Chronic intestinal atrial dysrhythmia syndrome

Chronic intestinal atrial dysrhythmia syndrome (CAID) is a rare disease discovered only in 2014 and also called "Viking syndrome". It is caused by a rare genetic mutation and affects both the heart and the intestine. The contractions of the two organs are in fact linked to a single gene, which would be the one affected by the disease.

A team of Canadian researchers has developed a diagnostic test for the disease, based primarily on clinical analyzes.
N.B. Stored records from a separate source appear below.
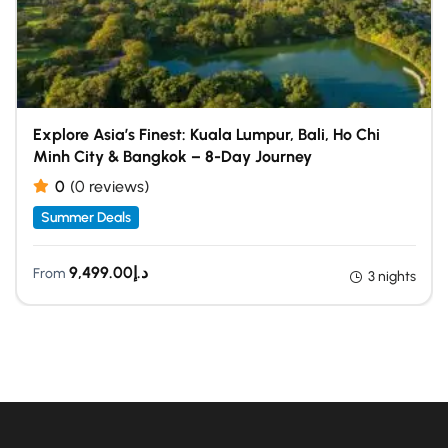
Explore Asia’s Finest: Kuala Lumpur, Bali, Ho Chi
Minh City & Bangkok – 8-Day Journey
0
(0 reviews)
Summer Deals
9,499.00
د.إ
From
3 nights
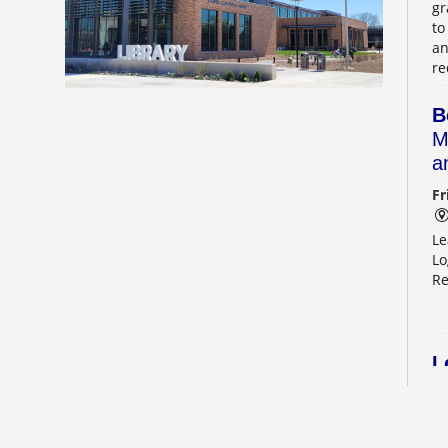
gr
to
an
re
B
M
a
Fr
Le
Lo
Re
L
2
Sa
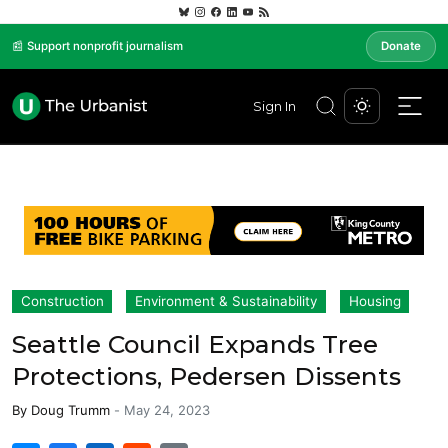
📰 Support nonprofit journalism
Donate
Sign In
Construction
Environment & Sustainability
Housing
Seattle Council Expands Tree
Protections, Pedersen Dissents
By
Doug Trumm
-
May 24, 2023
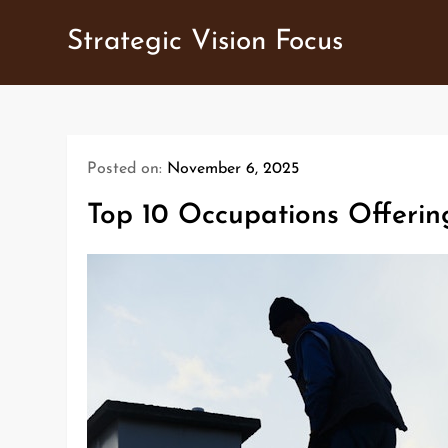
Skip
Strategic Vision Focus
to
content
Posted on:
November 6, 2025
Top 10 Occupations Offerin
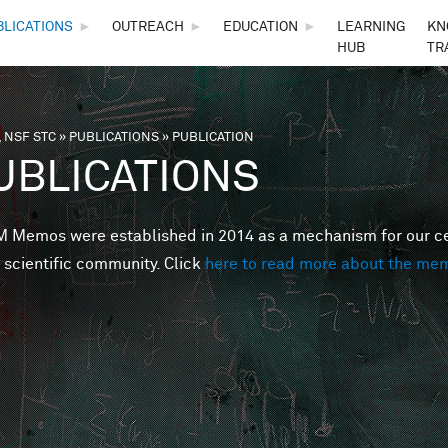
Skip to main content
BLICATIONS
►
OUTREACH
►
EDUCATION
►
LEARNING
KN
HUB
TR
 NSF STC
»
PUBLICATIONS
»
PUBLICATION
are here
UBLICATIONS
Memos were established in 2014 as a mechanism for our cent
 scientific community. Click
here to read more about the me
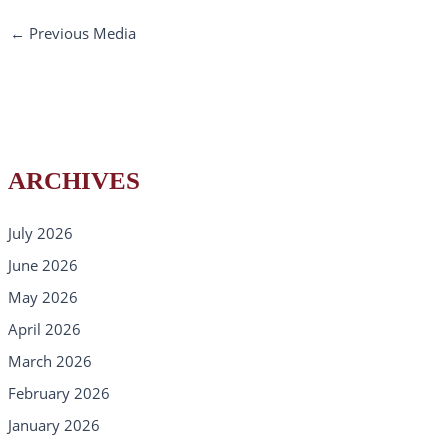
←
Previous Media
ARCHIVES
July 2026
June 2026
May 2026
April 2026
March 2026
February 2026
January 2026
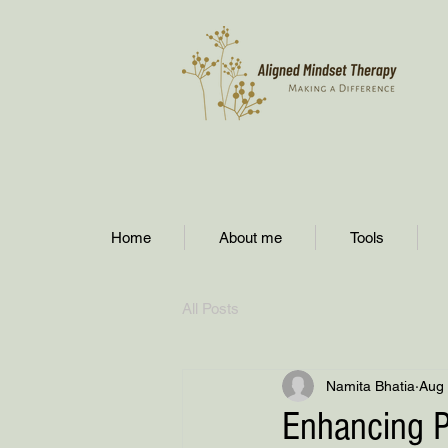
Home
About me
Tools
All Posts
Namita Bhatia
Aug 
Enhancing P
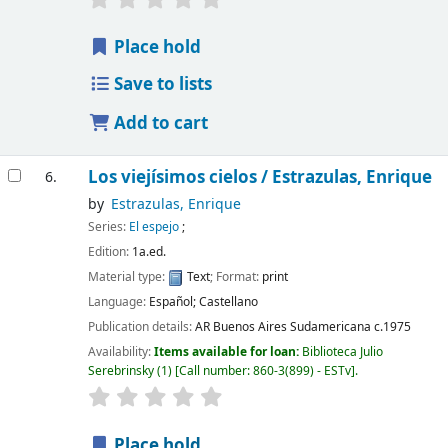
Place hold
Save to lists
Add to cart
Los viejísimos cielos /
Estrazulas, Enrique
6.
by
Estrazulas, Enrique
Series:
El espejo
;
Edition:
1a.ed.
Material type:
Text
; Format:
print
Language:
Español; Castellano
Publication details:
AR Buenos Aires
Sudamericana
c.1975
Availability:
Items available for loan:
Biblioteca Julio
Serebrinsky
(1)
Call number:
860-3(899) - ESTv
.
Place hold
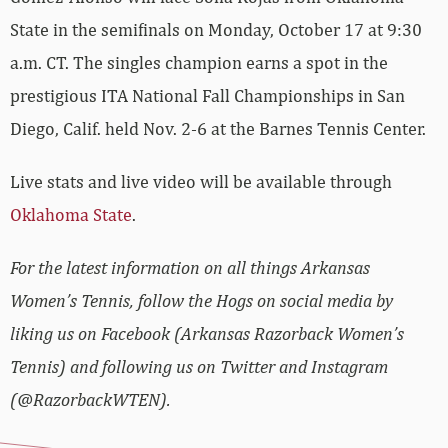
State in the semifinals on Monday, October 17 at 9:30
a.m. CT. The singles champion earns a spot in the
prestigious ITA National Fall Championships in San
Diego, Calif. held Nov. 2-6 at the Barnes Tennis Center.
Live stats and live video will be available through
Oklahoma State
.
For the latest information on all things Arkansas
Women’s Tennis, follow the Hogs on social media by
liking us on Facebook (Arkansas Razorback Women’s
Tennis) and following us on Twitter and Instagram
(@RazorbackWTEN).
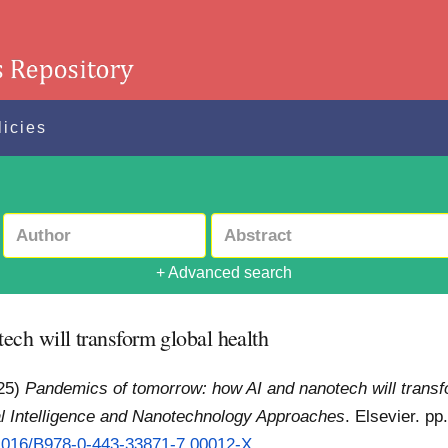
licies
+ Advanced search
ch will transform global health
25)
Pandemics of tomorrow: how AI and nanotech will transfo
ial Intelligence and Nanotechnology Approaches
. Elsevier. p
0.1016/B978-0-443-33871-7.00012-X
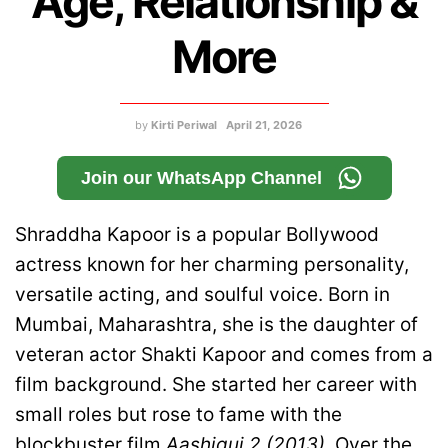
Age, Relationship &
More
by
Kirti Periwal
April 21, 2026
Join our WhatsApp Channel
Shraddha Kapoor is a popular Bollywood
actress known for her charming personality,
versatile acting, and soulful voice. Born in
Mumbai, Maharashtra, she is the daughter of
veteran actor Shakti Kapoor and comes from a
film background. She started her career with
small roles but rose to fame with the
blockbuster film
Aashiqui 2 (2013)
. Over the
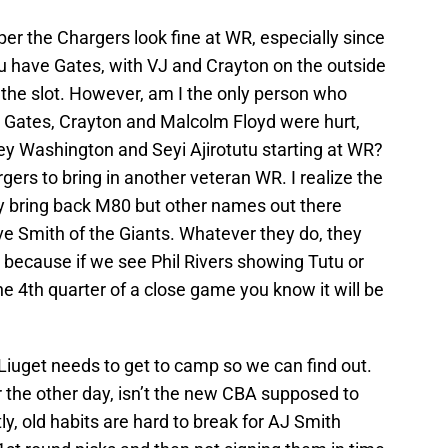
er the Chargers look fine at WR, especially since
u have Gates, with VJ and Crayton on the outside
the slot. However, am I the only person who
Gates, Crayton and Malcolm Floyd were hurt,
ey Washington and Seyi Ajirotutu starting at WR?
gers to bring in another veteran WR. I realize the
ey bring back M80 but other names out there
ve Smith of the Giants. Whatever they do, they
 because if we see Phil Rivers showing Tutu or
e 4th quarter of a close game you know it will be
Liuget needs to get to camp so we can find out.
 the other day, isn’t the new CBA supposed to
y, old habits are hard to break for AJ Smith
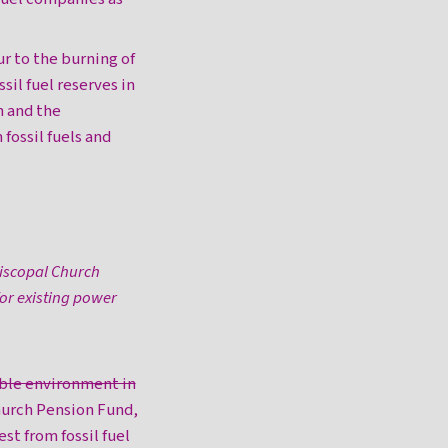
ur to the burning of
ssil fuel reserves in
h and the
fossil fuels and
piscopal Church
or existing power
ble environment in
urch Pension Fund,
est from fossil fuel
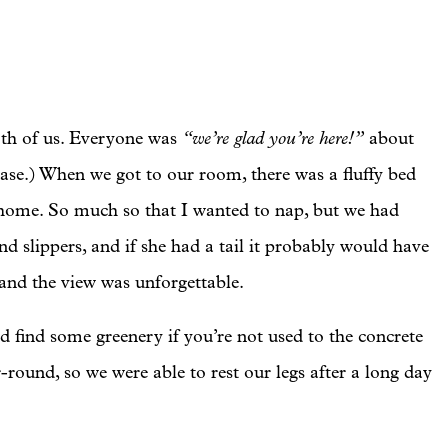
“we’re glad you’re here!”
th of us. Everyone was
about
ase.) When we got to our room, there was a fluffy bed
at home. So much so that I wanted to nap, but we had
d slippers, and if she had a tail it probably would have
 and the view was unforgettable.
d find some greenery if you’re not used to the concrete
-round, so we were able to rest our legs after a long day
In fact, those who suffer suffer heart and intestinal problems, both of a rather serious entity. Heart problems include slow heartbeat, which forces 50% of patients to implant a pacemaker. Instead, digestive problems manifest themselves with chronic intestinal obstructions, which can only be dealt with by intravenous feeding.

For the time being, no less invasive treatments are available. The disease is indeed rather young. Scientists discovered it by analyzing the DNA of some Canadian patients of French and Scandinavian origins. All patients showed both cardiac and gastrointestinal symptoms, related to a mutation of the SGOL1 gene. Studies in guinea pigs with similar symptoms have confirmed the role of the gene in the development of the disease.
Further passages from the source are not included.